The Behavior Of Fine Particles In The Flow And Temperature Boundary Layer

The primary objective of the study was to solve the low efficiency of the industrial dust catcher in catching the fine particle. By analyzing the experiment data and numerical simulating of the gas-particle two phase flow, the possibility of using thermophoresis to precipitate dust was studied. The results instructed further utilization of thermophoresis in industrial of fine particle catching.The experiment data of the gas-particle two-phase flow in horizontal duct was been analyzed. The axial velocity, fluctuation velocity, the turbulence intensity, and transverse velocity of the fine particle were studied. The results showed that the turbulence intensity and turbulent energy of the two-phase flow increased while the transverse velocity decreased in the presence of the temperature difference. Larger changes were measured in the near wall region. The numerical simulating results of the gas-particle two-phase flow in duct show that the velocity difference of the gas and particle in the near-wall region would increase as the diameter of the particle enlarge.

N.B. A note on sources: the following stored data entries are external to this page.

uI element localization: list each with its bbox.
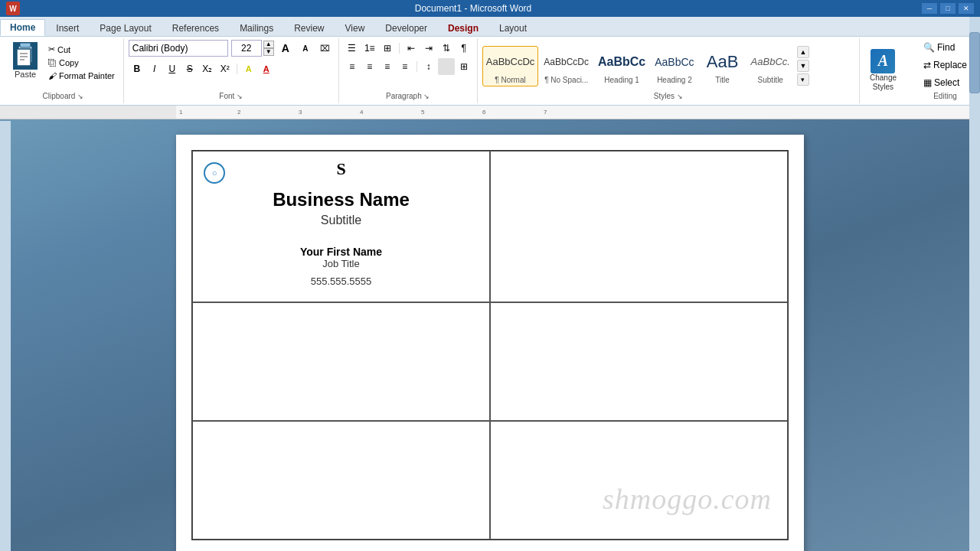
tab-developer[interactable]: Developer <box>375 19 437 36</box>
gallery-scroll-down[interactable]: ▼ <box>797 60 809 72</box>
font-size-increase[interactable]: ▲ <box>263 41 274 48</box>
style-subtitle[interactable]: AaBbCc. Subtitle <box>747 46 794 86</box>
align-right-button[interactable]: ≡ <box>379 58 396 75</box>
change-styles-button[interactable]: A ChangeStyles <box>864 45 902 96</box>
clear-format-button[interactable]: ⌧ <box>317 40 334 57</box>
paste-button[interactable]: Paste <box>8 40 43 81</box>
clipboard-label: Clipboard ↘ <box>8 92 119 102</box>
paragraph-label: Paragraph ↘ <box>344 92 472 102</box>
replace-icon: ⇄ <box>923 60 931 70</box>
paste-label: Paste <box>15 70 36 79</box>
underline-button[interactable]: U <box>164 60 181 77</box>
align-center-button[interactable]: ≡ <box>361 58 378 75</box>
strikethrough-button[interactable]: S <box>181 60 198 77</box>
bullets-button[interactable]: ☰ <box>344 40 361 57</box>
font-group: ▲ ▼ A A ⌧ B I U S X₂ X² A A Font <box>124 38 339 103</box>
card-mid-right[interactable] <box>490 302 788 421</box>
align-left-button[interactable]: ≡ <box>344 58 361 75</box>
bold-button[interactable]: B <box>129 60 145 77</box>
tab-insert[interactable]: Insert <box>46 19 89 36</box>
text-highlight-button[interactable]: A <box>240 60 257 77</box>
font-color-button[interactable]: A <box>258 60 275 77</box>
gallery-scroll-up[interactable]: ▲ <box>797 46 809 58</box>
tab-view[interactable]: View <box>335 19 375 36</box>
style-normal[interactable]: AaBbCcDc ¶ Normal <box>482 46 539 86</box>
increase-indent-button[interactable]: ⇥ <box>420 40 437 57</box>
show-marks-button[interactable]: ¶ <box>456 40 472 57</box>
clipboard-expand-icon[interactable]: ↘ <box>77 93 83 100</box>
font-expand-icon[interactable]: ↘ <box>237 93 243 100</box>
numbering-button[interactable]: 1≡ <box>361 40 378 57</box>
card-bottom-right[interactable]: shmoggo.com <box>490 421 788 540</box>
grow-font-button[interactable]: A <box>277 40 294 57</box>
copy-button[interactable]: ⿻ Copy <box>44 57 119 69</box>
document-area: ○ S Business Name Subtitle Your First Na… <box>0 119 980 551</box>
shrink-font-button[interactable]: A <box>297 40 314 57</box>
card-bottom-left[interactable] <box>192 421 490 540</box>
style-title-preview: AaB <box>707 48 739 76</box>
style-normal-preview: AaBbCcDc <box>486 48 535 76</box>
paragraph-expand-icon[interactable]: ↘ <box>423 93 430 100</box>
card-main[interactable]: ○ S Business Name Subtitle Your First Na… <box>192 151 490 302</box>
title-bar: W Document1 - Microsoft Word ─ □ ✕ <box>0 0 980 17</box>
style-title-label: Title <box>715 76 730 84</box>
minimize-button[interactable]: ─ <box>922 3 937 14</box>
font-size-decrease[interactable]: ▼ <box>263 48 274 56</box>
find-button[interactable]: 🔍 Find <box>918 40 960 55</box>
para-divider2 <box>416 61 417 72</box>
editing-label: Editing <box>918 92 972 102</box>
shading-button[interactable] <box>438 58 455 75</box>
gallery-expand[interactable]: ▾ <box>797 73 809 86</box>
close-button[interactable]: ✕ <box>959 3 974 14</box>
card-top-right[interactable] <box>490 151 788 302</box>
tab-references[interactable]: References <box>162 19 229 36</box>
find-icon: 🔍 <box>923 42 935 53</box>
right-scrollbar[interactable] <box>969 17 980 551</box>
style-h2-label: Heading 2 <box>657 76 692 84</box>
window-controls[interactable]: ─ □ ✕ <box>922 3 974 14</box>
line-spacing-button[interactable]: ↕ <box>420 58 437 75</box>
tab-layout[interactable]: Layout <box>489 19 537 36</box>
card-subtitle: Subtitle <box>273 214 410 227</box>
style-subtitle-label: Subtitle <box>758 76 783 84</box>
business-card-grid: ○ S Business Name Subtitle Your First Na… <box>191 150 789 540</box>
list-buttons-row: ☰ 1≡ ⊞ ⇤ ⇥ ⇅ ¶ <box>344 40 472 57</box>
tab-page-layout[interactable]: Page Layout <box>90 19 161 36</box>
scissors-icon: ✂ <box>48 44 55 54</box>
font-name-input[interactable] <box>129 40 228 57</box>
italic-button[interactable]: I <box>146 60 163 77</box>
styles-group-label <box>864 100 909 102</box>
ruler-content[interactable]: 1 2 3 4 5 6 7 <box>176 106 969 119</box>
style-gallery: AaBbCcDc ¶ Normal AaBbCcDc ¶ No Spaci...… <box>482 46 794 86</box>
copy-icon: ⿻ <box>48 58 57 67</box>
subscript-button[interactable]: X₂ <box>199 60 216 77</box>
decrease-indent-button[interactable]: ⇤ <box>403 40 420 57</box>
restore-button[interactable]: □ <box>940 3 956 14</box>
sort-button[interactable]: ⇅ <box>438 40 455 57</box>
style-heading2[interactable]: AaBbCc Heading 2 <box>651 46 697 86</box>
superscript-button[interactable]: X² <box>217 60 234 77</box>
justify-button[interactable]: ≡ <box>397 58 413 75</box>
style-normal-label: ¶ Normal <box>495 76 525 84</box>
tab-home[interactable]: Home <box>0 19 45 36</box>
format-painter-button[interactable]: 🖌 Format Painter <box>44 70 119 82</box>
cut-button[interactable]: ✂ Cut <box>44 43 119 56</box>
style-heading1[interactable]: AaBbCc Heading 1 <box>594 46 649 86</box>
card-mid-left[interactable] <box>192 302 490 421</box>
borders-button[interactable]: ⊞ <box>456 58 472 75</box>
scrollbar-thumb[interactable] <box>969 32 980 93</box>
change-styles-group: A ChangeStyles <box>860 38 913 103</box>
multilevel-list-button[interactable]: ⊞ <box>379 40 396 57</box>
style-no-spacing[interactable]: AaBbCcDc ¶ No Spaci... <box>540 46 593 86</box>
select-button[interactable]: ▦ Select <box>918 75 965 90</box>
styles-expand-icon[interactable]: ↘ <box>677 93 683 100</box>
style-title[interactable]: AaB Title <box>700 46 746 86</box>
font-size-input[interactable] <box>231 40 262 57</box>
tab-review[interactable]: Review <box>284 19 334 36</box>
tab-design[interactable]: Design <box>438 19 488 36</box>
tab-mailings[interactable]: Mailings <box>230 19 283 36</box>
style-h1-preview: AaBbCc <box>598 48 645 76</box>
font-format-row: B I U S X₂ X² A A <box>129 60 275 77</box>
replace-button[interactable]: ⇄ Replace <box>918 57 972 73</box>
ribbon-tabs: Home Insert Page Layout References Maili… <box>0 17 980 37</box>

The Saffman force does not affect the axial velocity of the flow, while it change the concentration of the particle.The gas-particle two-phase flows in the present of temperature were also numerical simulation. The temperature field along the axis, axial velocity, the turbulent energy, and the concentration of the particles were investigated when the temperature field varied. The numerical experiment shows that the thermophoresis force changes the concentration of the 2-micron particle, decreasing in the main flow and increasing in the near-wall region. The temperature gradient and concentration gradient were both large in the near-wall region. Although the thermophoresis force could affect the 50-micron particle, the concentration did not change as large as 2-micron particle because of the large mass and the wall effect. By increasing the wall temperature, the temperature difference reduced. The greater the temperature differences, the larger of the concentration of the 2-micron particle.